* [Materials provided]:
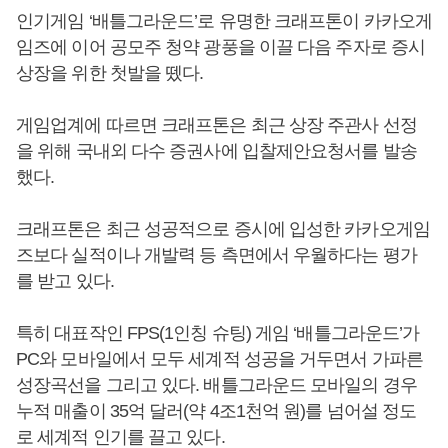
인기게임 ‘배틀그라운드’로 유명한 크래프톤이 카카오게
임즈에 이어 공모주 청약 광풍을 이끌 다음 주자로 증시
상장을 위한 첫발을 뗐다.
게임업계에 따르면 크래프톤은 최근 상장 주관사 선정
을 위해 국내외 다수 증권사에 입찰제안요청서를 발송
했다.
크래프톤은 최근 성공적으로 증시에 입성한 카카오게임
즈보다 실적이나 개발력 등 측면에서 우월하다는 평가
를 받고 있다.
특히 대표작인 FPS(1인칭 슈팅) 게임 ‘배틀그라운드’가
PC와 모바일에서 모두 세계적 성공을 거두면서 가파른
성장곡선을 그리고 있다. 배틀그라운드 모바일의 경우
누적 매출이 35억 달러(약 4조1천억 원)를 넘어설 정도
로 세계적 인기를 끌고 있다.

* [Work order]: How many lines of the data above include the word "크래프톤은"? Only that number should be returned.

* [Your response]: 2